The SEC has voted to delay the classification requirement of the open-end fund liquidity risk management rule until June 1, 2019 for large funds (over $1 Billion) and December 1, 2019 for smaller funds. The other requirements of the rule – implementing a risk management program, limiting illiquid investments to 15% of the portfolio – will still go into effect on December 1, 2018 for large funds and June 1, 2019 for smaller funds. The SEC also released a series of FAQs that provide additional guidance about how to effect the classification requirements.
OUR TAKE: The bad news is that the Clayton SEC will not rescind the liquidity risk management rule. The good news is that the SEC will provide more time and flexibility to implement its more complicated requirements.
The staff of the SEC’s Division of Investment Management has released FAQs for the new Liquidity Risk Management Rule for open-end funds and ETFs (Rule 22e-4). Most significantly, the staff will allow funds to delegate liquidity program responsibilities to a sub-adviser either in whole or in part “subject to appropriate oversight” including relevant policies and procedures. The staff also clarifies that the same investment may carry different liquidity classifications by different advisers or funds, provided the liquidity program properly supports the classification. The FAQs address several technical issues for in-kind ETFs.
OUR TAKE: Many industry participants acknowledged the broad policy goals of the liquidity rule but questioned the rule’s practical implementation.
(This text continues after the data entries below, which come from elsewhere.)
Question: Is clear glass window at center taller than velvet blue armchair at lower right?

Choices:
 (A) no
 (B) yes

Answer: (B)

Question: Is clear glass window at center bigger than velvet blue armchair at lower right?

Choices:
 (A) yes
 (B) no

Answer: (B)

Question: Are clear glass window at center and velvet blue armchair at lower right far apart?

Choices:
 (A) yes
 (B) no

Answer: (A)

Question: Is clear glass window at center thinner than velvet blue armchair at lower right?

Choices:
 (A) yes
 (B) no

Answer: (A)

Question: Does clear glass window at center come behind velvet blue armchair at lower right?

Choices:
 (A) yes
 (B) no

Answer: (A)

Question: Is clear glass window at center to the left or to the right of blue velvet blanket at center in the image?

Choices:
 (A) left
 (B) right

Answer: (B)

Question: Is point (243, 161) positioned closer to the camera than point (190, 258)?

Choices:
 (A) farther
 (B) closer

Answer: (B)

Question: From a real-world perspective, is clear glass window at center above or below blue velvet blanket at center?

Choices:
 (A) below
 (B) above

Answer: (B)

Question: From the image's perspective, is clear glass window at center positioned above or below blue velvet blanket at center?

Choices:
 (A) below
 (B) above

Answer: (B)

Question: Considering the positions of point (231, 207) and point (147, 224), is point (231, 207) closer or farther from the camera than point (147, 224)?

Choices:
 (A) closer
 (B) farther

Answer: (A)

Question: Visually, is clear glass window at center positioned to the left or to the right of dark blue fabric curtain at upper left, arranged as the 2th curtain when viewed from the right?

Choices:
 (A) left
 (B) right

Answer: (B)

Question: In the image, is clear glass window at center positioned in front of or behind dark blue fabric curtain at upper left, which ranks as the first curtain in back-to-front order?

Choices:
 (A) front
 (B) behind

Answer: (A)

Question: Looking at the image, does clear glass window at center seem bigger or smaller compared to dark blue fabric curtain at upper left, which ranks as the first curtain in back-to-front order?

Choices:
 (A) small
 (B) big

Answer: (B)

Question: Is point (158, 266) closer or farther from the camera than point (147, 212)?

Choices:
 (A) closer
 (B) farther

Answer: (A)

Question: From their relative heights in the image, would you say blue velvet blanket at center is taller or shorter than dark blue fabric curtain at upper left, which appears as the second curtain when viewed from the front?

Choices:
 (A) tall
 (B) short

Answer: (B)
The FAQs help that process by addressing some of the outstanding questions.
The IA/BD subsidiary of a large bank agreed to pay almost $1.3 Million in disgorgement and a $1.1 Million fine for putting wrap fee clients in funds that paid a 12b-1 fee back to the selling reps. The SEC faults the firm for failing to recommend that clients move assets into lower-fee share classes as those classes became available over time. Although the firm disclosed that it may receive 12b-1 fees, it did not disclose that it actually received those fees and that lower classes were available. The SEC noted that the IA/BD made changes to qualified accounts but failed to implement similar changes to non-qualified accounts. In addition to best execution, fiduciary, and disclosure violations, the SEC criticized the firm’s compliance program because the respondent failed to update its compliance policies and procedures as institutional share classes became available.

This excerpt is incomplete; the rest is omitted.